I turned to glance at him. He’d
folded his arms defensively. Beautiful as the stars. ‘It’s fine.’ I gestured
at the stones. ‘I’ll take all these, since Peredur didn’t say which ones
exactly.’
‘OK. Get more if he needs them.’
‘I’ve been given the key to the
Domain,’ I said, smiling. ‘I feel privileged.’ I wrapped the stones in one of
the pouches of soft leather that were stacked in a neat pile inside the
cabinet.
Nytethorne took a step into the
room, like a cautious cat. ‘Mossamber told us to wait, so we did. Had to be
sure.’
I put the stones in my satchel. ‘It’s
all right, Nytethorne. I don’t need your excuses. This is hardly an ordinary
situation and I don’t – and didn’t – expect it in any way to be conventional
and logical.’
He shrugged awkwardly.
‘Still...’
‘It’s fine.’ I’d crossed the
room to him now, and my words made it acceptable for me to clutch his shoulder
briefly. He rocked a little as if I’d punched him. ‘I’d better get going. We’ve
a lot to do.’
He followed me down the stairs
and when we reached the hall again, he blurted out, ‘Take me back with you.
Can’t stand this... doing nothing.’
‘Well... I... It’s not just up
to me.’
‘Who, then? Peri? He summoned
you to help. You make the calls, I’d say.’

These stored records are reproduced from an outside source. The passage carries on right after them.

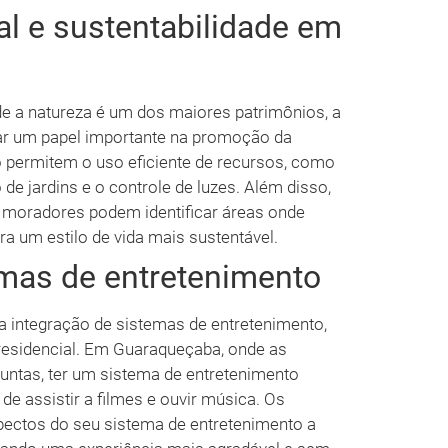
l e sustentabilidade em
 a natureza é um dos maiores patrimônios, a
r um papel importante na promoção da
 permitem o uso eficiente de recursos, como
 de jardins e o controle de luzes. Além disso,
moradores podem identificar áreas onde
a um estilo de vida mais sustentável.
mas de entretenimento
 integração de sistemas de entretenimento,
esidencial. Em Guaraqueçaba, onde as
juntas, ter um sistema de entretenimento
de assistir a filmes e ouvir música. Os
ectos do seu sistema de entretenimento a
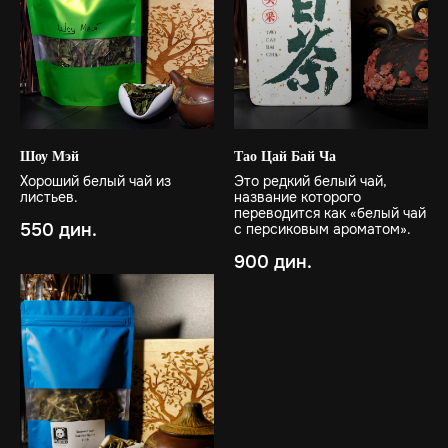
Шоу Мэй
Тао Цай Бай Ча
Хороший белый чай из
Это редкий белый чай,
листьев.
название которого
переводится как «белый чай
550
дин.
с персиковым ароматом».
900
дин.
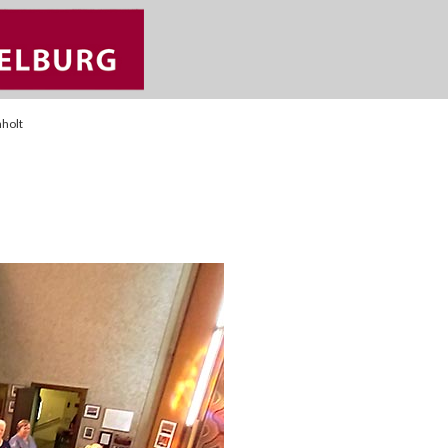
nholt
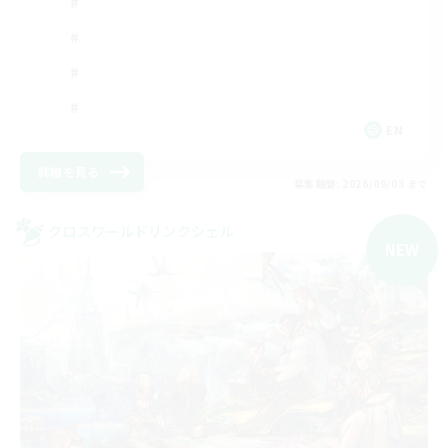
EN
詳細を見る
募集期間: 2026/09/03 まで
クロスワールドリンクシェル
NEW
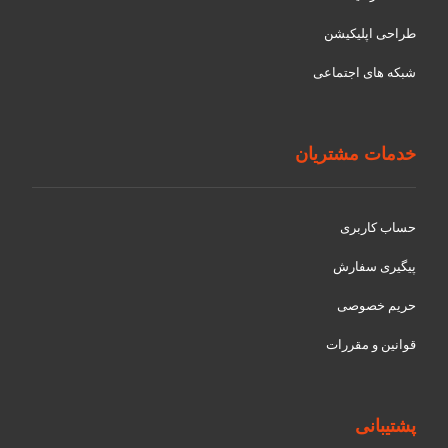
طراحی اپلیکیشن
شبکه های اجتماعی
خدمات مشتریان
حساب کاربری
پیگیری سفارش
حریم خصوصی
قوانین و مقررات
پشتیبانی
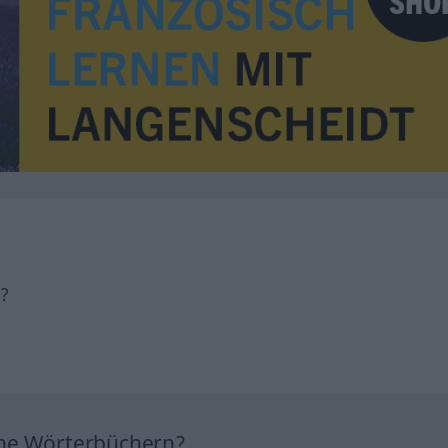
h?
ine Wörterbüchern?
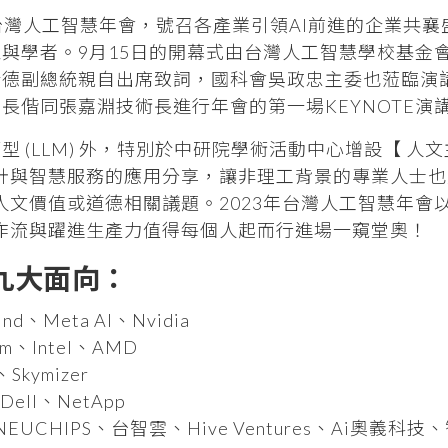
 Conference台灣人工智慧年會，號召各產業引領AI前進的企業
與學者。9月15日的開幕式由台灣人工智慧學校基金
清德副總統親自出席致詞，國科會吳政忠主委也蒞臨演
長偕同張嘉淵技術長進行年會的第一場KEYNOTE演
 (LLM) 外，特別於中研院學術活動中心增設【 人
設計與智慧服務的應用分享，讓非理工背景的專業人士
思人文價值或道德相關議題。2023年台灣人工智慧年會
工作流與躍進生產力值得每個人起而行進場一窺堂奧！
的九大面向：
nd、Meta AI、Nvidia
、Intel、AMD
、Skymizer
Dell、NetApp
NEUCHIPS、台智雲、Hive Ventures、Ai奧義科技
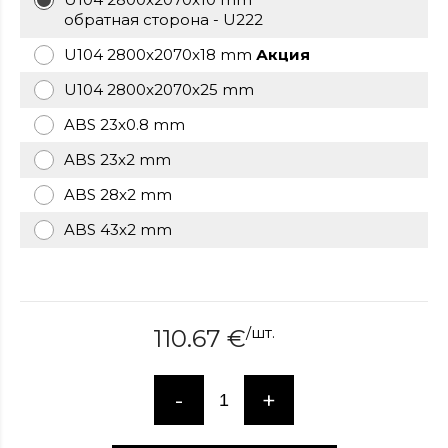
over
обратная сторона - U222
here
U104 2800x2070x18 mm
Акция
www.hockeywatches.com
.check
this
U104 2800x2070x25 mm
link
right
ABS 23x0.8 mm
here
ABS 23x2 mm
now
fake
ABS 28x2 mm
patek
philippe
.go
ABS 43x2 mm
now
replica
bell
and
ross
.find
/
шт.
110.67
€
the
best
-
+
richard
mille
replica
.this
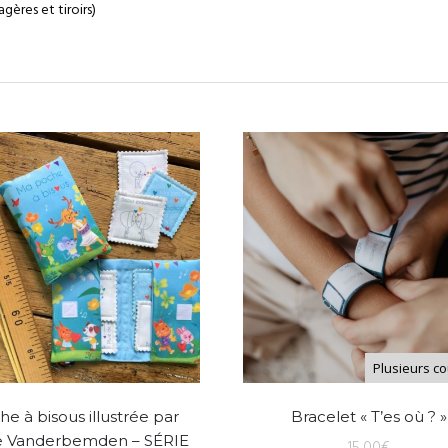
agères et tiroirs)
Plusieurs c
e à bisous illustrée par
Bracelet « T’es où ? »
e Vanderbemden – SÉRIE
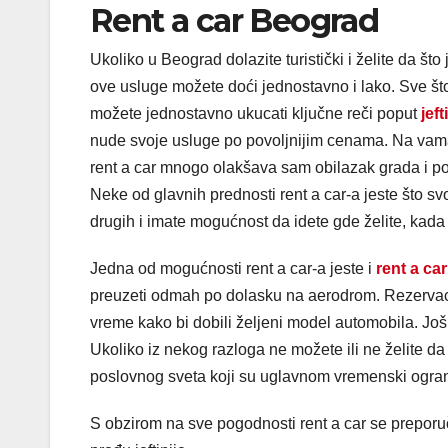
Rent a car Beograd
Ukoliko u Beograd dolazite turistički i želite da što
ove usluge možete doći jednostavno i lako. Sve što 
možete jednostavno ukucati ključne reči poput
jef
nude svoje usluge po povoljnijim cenama. Na vam
rent a car mnogo olakšava sam obilazak grada i pop
Neke od glavnih prednosti rent a car-a jeste što sv
drugih i imate mogućnost da idete gde želite, kada že
Jedna od mogućnosti rent a car-a jeste i
rent a c
preuzeti odmah po dolasku na aerodrom. Rezervacij
vreme kako bi dobili željeni model automobila. Još
Ukoliko iz nekog razloga ne možete ili ne želite da
poslovnog sveta koji su uglavnom vremenski ogra
S obzirom na sve pogodnosti rent a car se preporu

‘He’s quite emphatic about how
things should be done,’ I said. ‘And he has far more experience of this matter
than me.’
‘You give him strength,’
Nytethorne said, a tremor of anger in his voice. ‘All these years, hidden away,
now this. Out of his tower like a bird in flight.’ He made a sweeping gesture
with one arm. ‘Take me with you.’
Still I hesitated, wanting
dearly to say yes, but mindful of the distraction this would be and how I’d
told myself to steer clear. Also, Peredur had been firm on the matter of nohar
else knowing about Arianne.
‘Don’t mistake me,’ Nytethorne
said. ‘It’s for my hara and this land, not to sidle up to you.’